There are three levels of data modeling:
(Quote: Alf Alexander Pedersen, databasedesign-resource.com)
The Conceptual Database Model, which is transformed into a
Logical Database Model, which in turn is used to generate the
Physical Database Model.
The Conceptual Model can, for simplicity, be seen as consisting of an Entity-Relationship Model with its Entities, Attributes and Conventions governing those Entities and Attributes.
Informal Predicates, or Conventional rules are spelled out in natural language and transformed into Formal Predicates, which in turn are defined as Constraints in the Logical Database Model.
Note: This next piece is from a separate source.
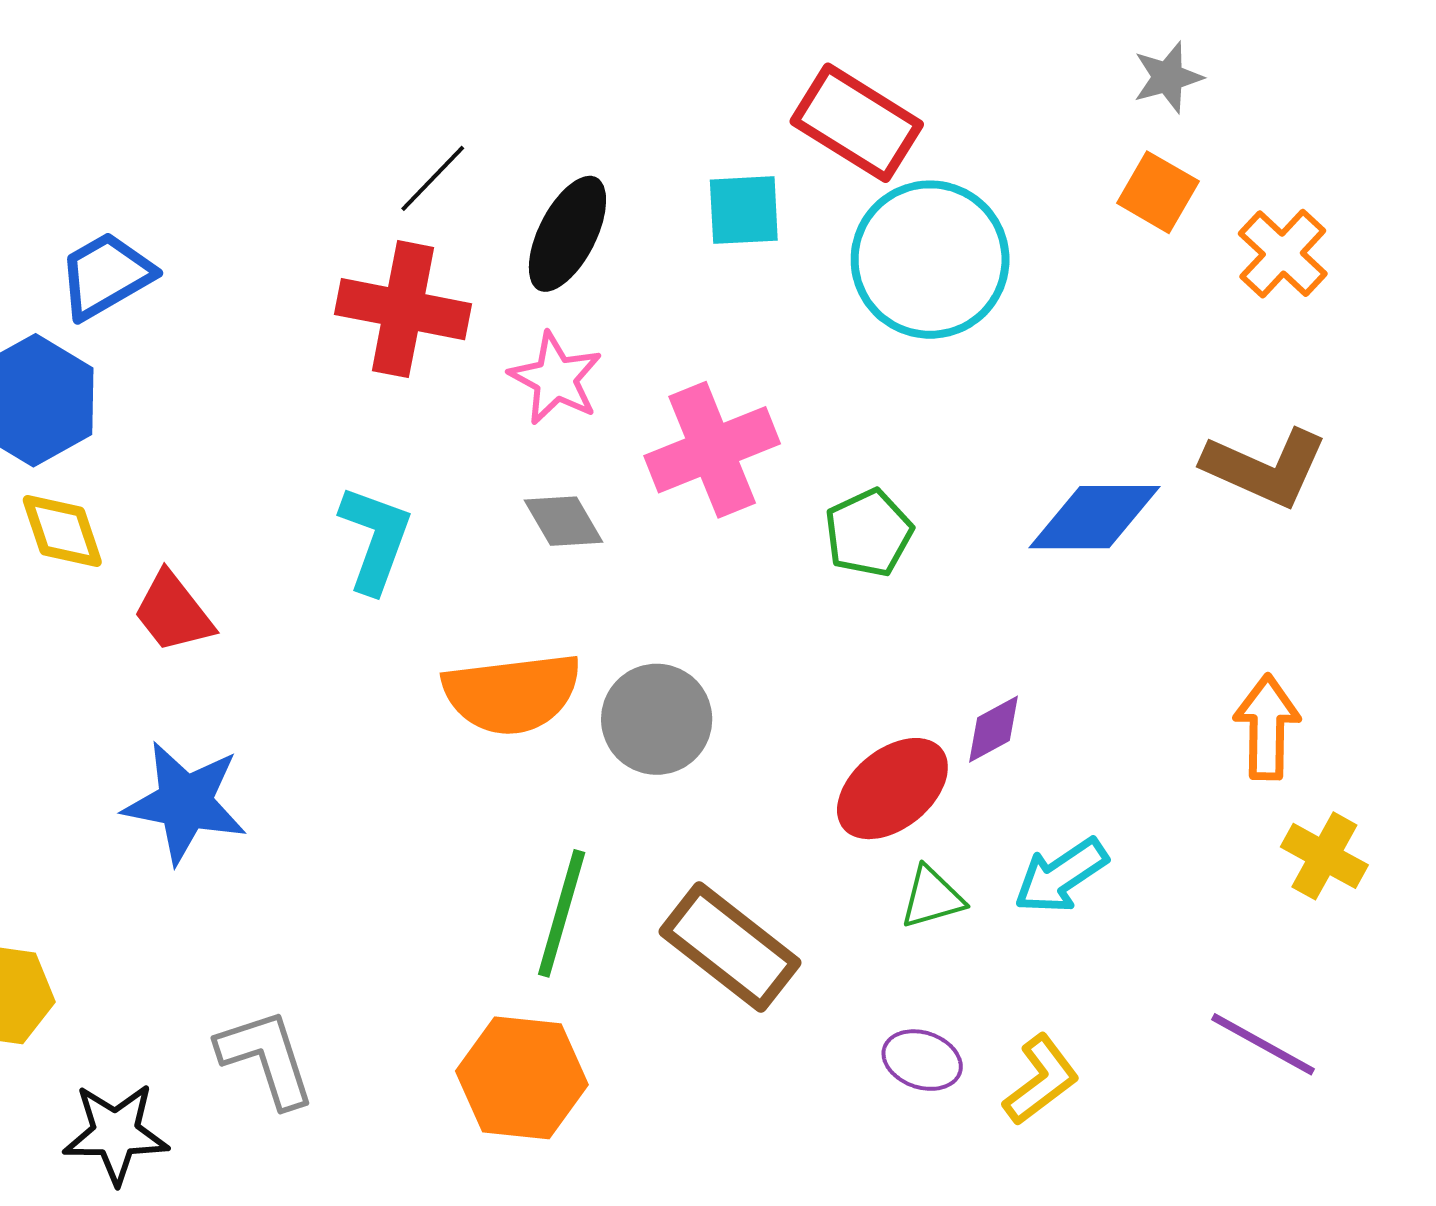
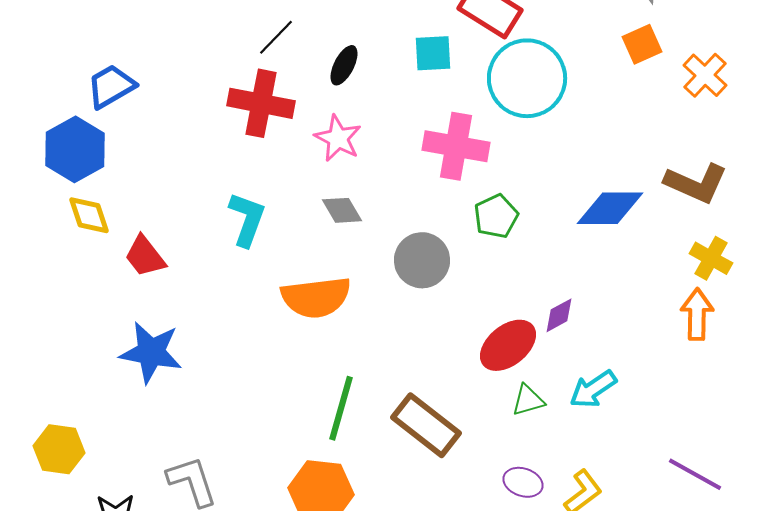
orange square: (1158, 192) -> (642, 44), turned 36
black ellipse: (567, 234) -> (344, 65), size x0.7
pink cross: (712, 450) -> (456, 146), moved, turned 32
gray circle: (657, 719) -> (422, 260), moved
yellow cross: (1324, 856) -> (711, 258), moved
From the finished Logical Database Model, one can generate all the necessary scripts (CREATE TABLE, INDEX, etc.) that will ultimately implement the Physical Database Model on the system’s hard disk (s).
The three levels of data modeling are compared by their different features:
The Conceptual Data Model serves to understand at high level what the different Entities are and how they relate to one another.
The Logical Data Model serves to understand the details of the data without worrying about how they will actually be implemented.
Finally the Physical Data Model serves to know exactly how to implement the Data Model in the Database of choice. In a Data Warehousing Project, sometimes the Conceptual Data Model and the Logical Data Model are considered as a single deliverable.